Was ist Spiritualität? Eine Definition sagt, christliche Spiritualität sei „Glaube in Aktion“: Die gute Beziehung zu Gott, den Mitmenschen und sich selbst. Die Betonung liegt auf „gut“. Denn es gibt auch missbräuchliche Situationen, in denen das spirituelle Selbstbestimmungsrecht verletzt wird. Dieses sensible Thema hat am Ende des vergangenen Jahres der Katholische Deutsche Frauenbund (KDFB) in einer Arbeitshilfe unter dem Titel „Spirituelle Selbstbestimmung“ aufgegriffen. 

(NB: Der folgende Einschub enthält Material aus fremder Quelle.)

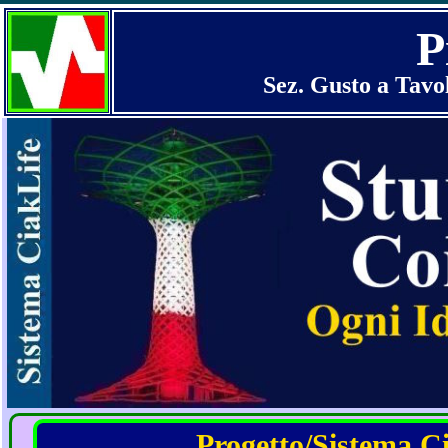
P
Sez. Gusto a Tavo
Progetto/Sistema Cia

Vernachlässigung, Manipulation und Gewalt

Erarbeitet hat das Papier die Theologische Kommission des KDFB, deren Vorsitzende Dr. Regina Heyder ist. Für sie ist eine selbstbestimmte Spiritualität vor allem eine lebensdienliche Spiritualität. „Wer sich für spirituelle Selbstbestimmung engagiert, arbeitet gegen sexuellen Missbrauch“, sagt die Theologin, die beim Theologisch-Pastoralen Institut (TPI) der Diözesen Fulda, Limburg, Mainz und Trier arbeitet. Bekannt ist, dass spiritueller oft dem sexuellen Missbrauch vorangeht.
Um zu verdeutlichen, worum es geht, hat der KDFB Beispielgeschichten zusammengetragen. Ein Verfahren, dessen sich die Frauen der Theologischen Kommission schon für ihr Buch „Erzählen als Widerstand“ bedient hatten. In dem Buch berichteten erwachsene Frauen aus der Kirche davon, wie sie sexuell missbraucht worden waren. Weil spiritueller Missbrauch von Täterinnen und Tätern zur Anbahnung sexuellen Missbrauchs benutzt wird, ist das Buch „Erzählen als Widerstand“ auch ein Buch über spirituellen Missbrauch.
Was spiritueller Missbrauch ist, hat die Theologin Doris Reisinger näher beschrieben. Danach gibt es drei Formen spirituellen Missbrauchs. Die erste Form ist die spirituelle Vernachlässigung – jemand wird in seinen spirituellen Bedürfnissen nicht ernstgenommen. Die zweite Form ist die spirituelle Manipulation – das Glaubensleben wird nach und nach kontrolliert, die lebenspraktische und moralische Urteilsfähigkeit geschwächt. Die dritte Form ist die spirituelle Gewalt, wenn etwa jemand, der einen Arzt braucht, diese Hilfe verweigert wird mit dem Hinweis auf die Hilfe Gottes.

Dr. Regina Heyder leitet
die Theologische Kommission
des KDFB, die die Arbeitshilfe
herausgegebe hat.

Diese Formen spirituellen Missbrauchs kommen zum Beispiel in Ordensgemeinschaften und neuen geistlichen Gemeinschaften vor. Regina Heyder erwähnt den Fall des slowenisch-römischen Jesuiten und Künstlers Marko Ivan Rupnik. Rupnik hatte in den 1980-er Jahren zusammen mit Ivanka Hosta die Gemeinschaft der Loyola-Schwestern gegründet.
Vorwürfe aus den Reihen der Schwestern sind seit vergangenem Dezember öffentlich und werden derzeit untersucht. Rupnik selbst war kurzzeitig  exkommuniziert, weil er einer Schwester in der Beichte die Vergebung zugesprochen hatte, die sich auf eine sexuelle Beziehung mit ihm selbst bezog; dieser Sachverhalt ist nach dem Kirchenrecht eine schwere Sünde.
Von Marko Rupnik haben sich mittlerweile viele distanziert und fordern Aufklärung; die slowenische Bischofskonferenz, die Universität Gregoriana, die Jesuiten und das Vikariat Rom. Für Regina Heyder steht fest, dass er Schwestern spirituell und sexuell missbraucht hat. Marko Rupnik, der mehr als 200 Kirchen und Kapellen mit Mosaiken ausgestaltet hat, gilt als gut vernetzt. Er ist eine charismatische Person, die Menschen in ihren Bann ziehen kann. Das gilt für viele, zum Beispiel auch weibliche Ordensobere, die andere spirituell manipulieren und unter Druck setzen.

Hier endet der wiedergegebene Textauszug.